What is 'reshoring'?

As some factory jobs return to the U.S., a new word has emerged to describe the process

The language of business has a businesslike efficiency: when an idea needs a word, a word is created to fill the vacuum. During the 1980s, offshore was first used to describe the movement of factories and jobs overseas as a cost saving measure. Offshore had been used to mean simply “from the shore” or “at a distance from the shore” since the early 1700s, but its use in the specific business sense of “outside the country” is much more recent, dating to the mid-20th century as an adverb. As a verb, it goes back to the 1980s, as does the noun offshoring—at around the same time that another enduring piece of business jargon was coined: outsourcing.

reshore

'Reshoring' describes the process of bringing offshore (or 'outsourced') jobs back to their country of origin.
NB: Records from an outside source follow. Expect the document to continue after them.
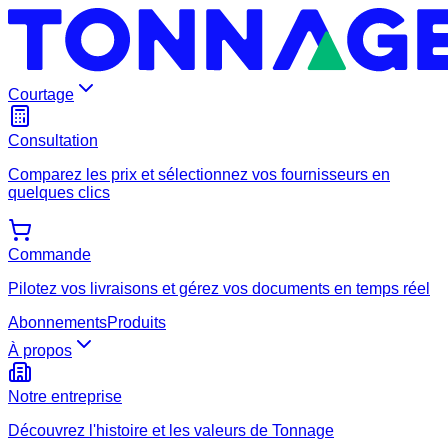
Courtage
Consultation
Comparez les prix et sélectionnez vos fournisseurs en
quelques clics
Commande
Pilotez vos livraisons et gérez vos documents en temps réel
Abonnements
Produits
À propos
Notre entreprise
Découvrez l'histoire et les valeurs de Tonnage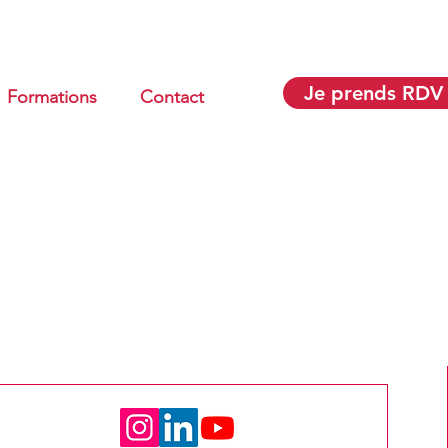
Je prends RDV
Formations
Contact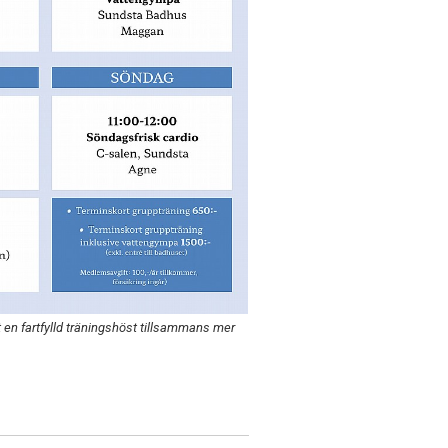
en fartfylld träningshöst tillsammans mer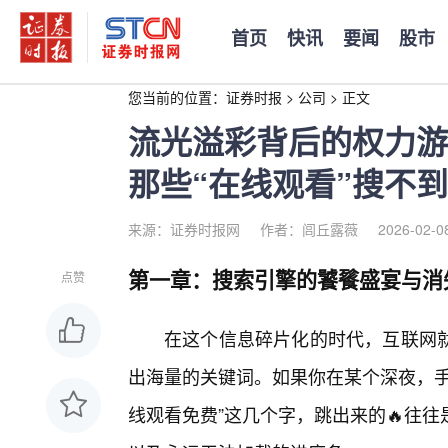
首页
快讯
要闻
股市
您当前的位置：
证券时报
>
公司
>
正文
流光溢彩背后的权力游
那些“在线观看”搜不
来源：证券时报网
作者：闾丘露薇
2026-02-0
第一章：搜索引擎的饕餮盛宴与消
点赞
在这个信息碎片化的时代，互联网就
出海量的关键词。如果你在某个深夜，手
线观看免费”这几个字，跳出来的🔥往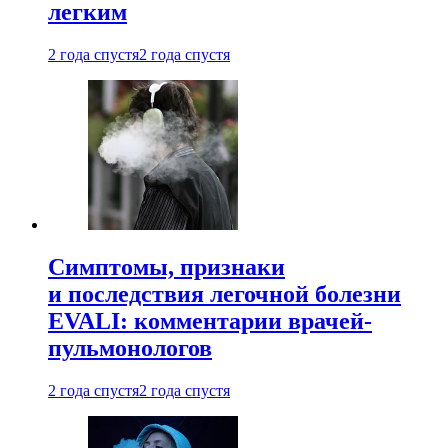
легким
2 года спустя
2 года спустя
Симптомы, признаки
и последствия легочной болезни
EVALI: комментарии врачей-
пульмонологов
2 года спустя
2 года спустя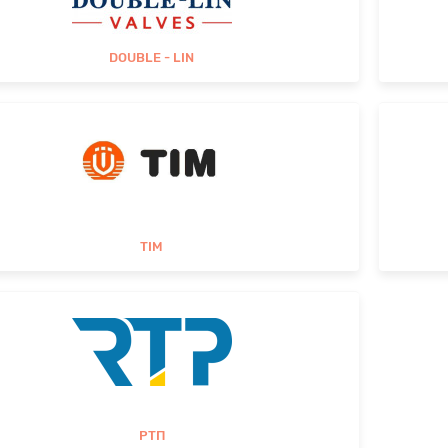
DOUBLE - LIN
TIM
РТП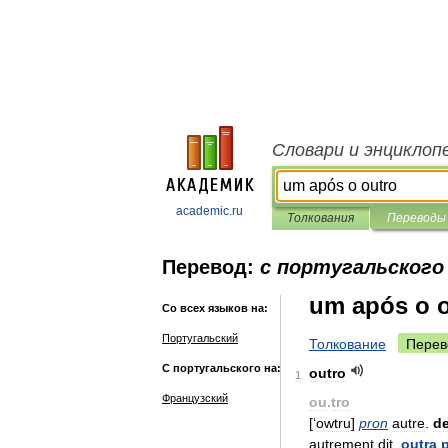
Словари и энциклоп
academic.ru
Толкования
Переводы
Перевод:
с португальского 
um após o 
Со всех языков на:
Португальский
Толкование
Перев
С португальского на:
outro
1
Французский
ou
.
tro
[‘
owtru
]
pron
autre
.
d
autrement
dit
.
outra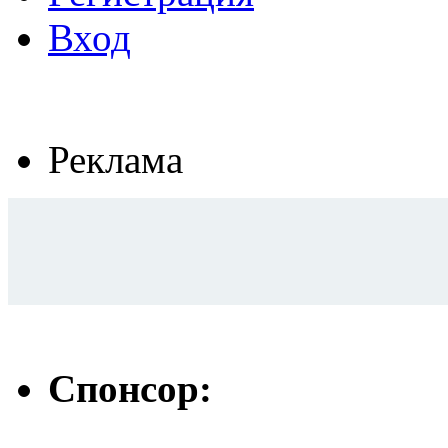
Вход
Реклама
Спонсор: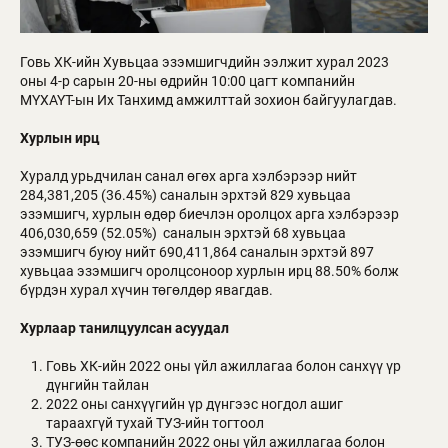
Говь ХК-ийн Хувьцаа эзэмшигчдийн ээлжит хурал 2023
оны 4-р сарын 20-ны өдрийн 10:00 цагт компанийн
МҮХАҮТ-ын Их Танхимд амжилттай зохион байгуулагдав.
Хурлын ирц
Хуралд урьдчилан санал өгөх арга хэлбэрээр нийт
284,381,205 (36.45%) саналын эрхтэй 829 хувьцаа
эзэмшигч, хурлын өдөр биечлэн оролцох арга хэлбэрээр
406,030,659 (52.05%) саналын эрхтэй 68 хувьцаа
эзэмшигч буюу нийт 690,411,864 саналын эрхтэй 897
хувьцаа эзэмшигч оролцсоноор хурлын ирц 88.50% болж
бүрдэн хурал хүчин төгөлдөр явагдав.
Хурлаар танилцуулсан асуудал
Говь ХК-ийн 2022 оны үйл ажиллагаа болон санхүү үр
дүнгийн тайлан
2022 оны санхүүгийн үр дүнгээс ногдол ашиг
тараахгүй тухай ТУЗ-ийн тогтоол
ТУЗ-өөс компанийн 2022 оны үйл ажиллагаа болон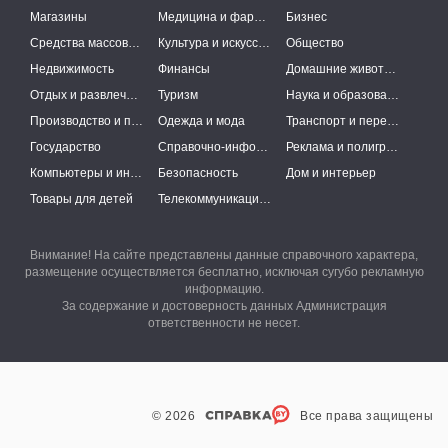
Магазины
Медицина и фармацевтика
Бизнес
Средства массовой информации
Культура и искусство
Общество
Недвижимость
Финансы
Домашние животные
Отдых и развлечения
Туризм
Наука и образование
Производство и поставки
Одежда и мода
Транспорт и перевозки
Государство
Справочно-информационные системы
Реклама и полиграфия
Компьютеры и интернет
Безопасность
Дом и интерьер
Товары для детей
Телекоммуникации и связь
Внимание! На сайте представлены данные справочного характера,
размещение осуществляется бесплатно, исключая сугубо рекламную
информацию.
За содержание и достоверность данных Администрация
ответственности не несет.
© 2026
Все права защищены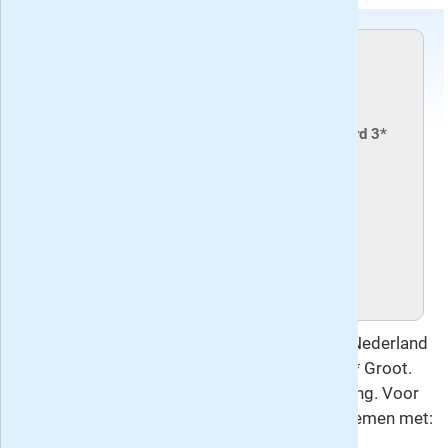
Voorwaarden
Dit proefabonnement stopt automatisch.
Recente edities van het blad Sanders Kruiswoord 3*
Groot
Huidig nummer: 44, verschenen op
dinsdag 30 juni 2026
Volgend nummer: 45, verschijnt op
dinsdag 25 augustus 2026
Deze overeenkomst gaat u aan met Keesing Nederland
B.V., de uitgever van Sanders Kruiswoord 3* Groot.
Hierop is het
herroepingsrecht
van toepassing. Voor
vragen en meer informatie kunt u contact opnemen met: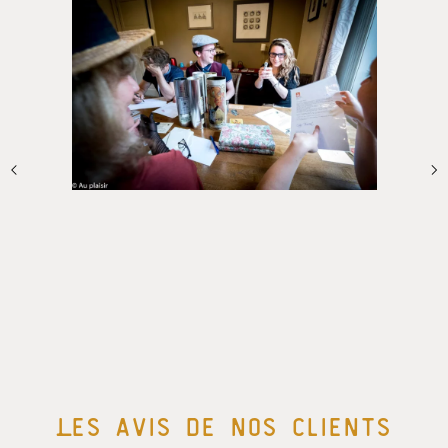
Les avis de nos clients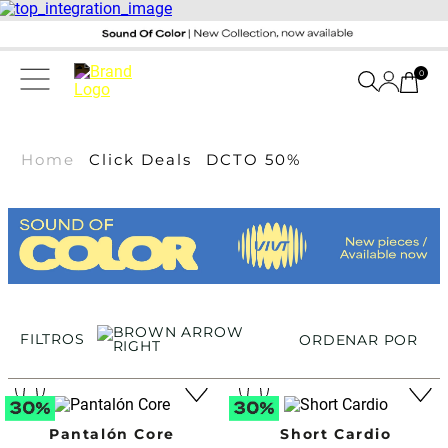
0
Home
Click Deals
DCTO 50%
FILTROS
ORDENAR POR
Pantalón Core
Short Cardio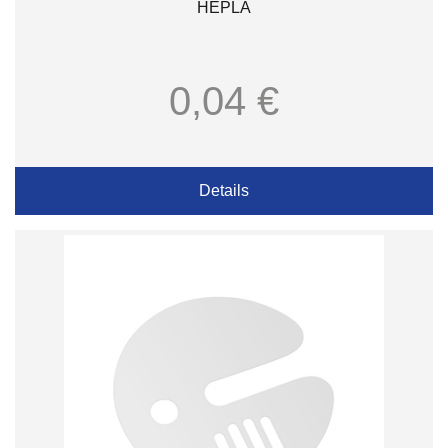
HEPLA
0,04 €
Details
More recently, the opposite phenomenon has been observed, as some factory jobs have returned to the United States after having been moved abroad. A new word describing this phenomenon has a familiar ring: reshoring. The general pattern for these terms seems to be that the adverb enters the language first, followed by the verb, followed by the -ing noun.

Here are some examples:

“We've seen in the UK in the last five years a shift of work offshore to India and other low-cost locations and then there has been selective, what they term reshoring: taking the stuff that was in India and moving back to the UK," he said.
The Australian, 10 November 2009

The trend, known as onshoring or reshoring, is gaining momentum as a weak U.S. dollar makes it costlier to import products from overseas.
Wall Street Journal, March 10, 2010

All these factors are reflected in Ashley Furniture's decision to spend at least $80 million to build a new plant south of Winston-Salem, N.C., that will employ 500 people. It represents the reshoring of a traditional industry in a state that had lost jobs to China.
TIME, April 23, 2013

Perhaps the biggest stimulant to American manufacturing is the move toward reshoring. In recent years, companies have increasingly been bringing manufacturing jobs back to the U.S. from China and other countries.
TheNewYorker.com, March 14, 2016

A competing term, onshoring, makes sense as a direct opposite of offshoring, but it hasn’t made the fast progress we see for reshoring. With language, as with business, if competition creates winners, it sometimes leaves behind the losers.

Words We're Watching talks about words we are increasingly seeing in use but that have not yet met our criteria for entry.